- _WHAT THE TASK REQUIRES_:
Would you print the data below exactly, leaving out every picture?

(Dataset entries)
--
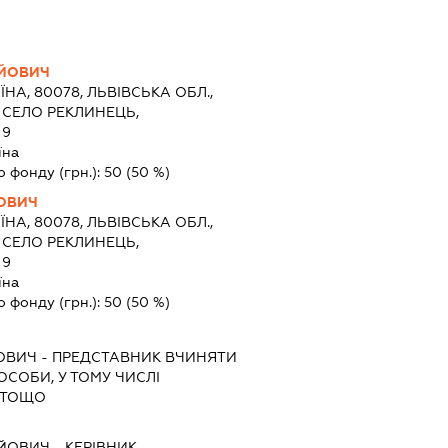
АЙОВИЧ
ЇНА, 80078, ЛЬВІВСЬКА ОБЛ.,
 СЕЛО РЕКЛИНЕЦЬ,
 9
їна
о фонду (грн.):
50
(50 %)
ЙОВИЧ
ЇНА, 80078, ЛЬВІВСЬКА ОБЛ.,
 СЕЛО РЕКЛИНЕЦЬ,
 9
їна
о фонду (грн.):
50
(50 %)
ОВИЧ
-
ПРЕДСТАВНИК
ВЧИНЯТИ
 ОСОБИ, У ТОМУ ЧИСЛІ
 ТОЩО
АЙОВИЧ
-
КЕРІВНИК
--
- _WRITTEN RESPONSE_:
АЙОВИЧ
ЇНА, 80078, ЛЬВІВСЬКА ОБЛ.,
 СЕЛО РЕКЛИНЕЦЬ,
 9
їна
о фонду (грн.):
50
(50 %)
ЙОВИЧ
ЇНА, 80078, ЛЬВІВСЬКА ОБЛ.,
 СЕЛО РЕКЛИНЕЦЬ,
 9
їна
о фонду (грн.):
50
(50 %)
ОВИЧ
-
ПРЕДСТАВНИК
ВЧИНЯТИ
 ОСОБИ, У ТОМУ ЧИСЛІ
 ТОЩО
АЙОВИЧ
-
КЕРІВНИК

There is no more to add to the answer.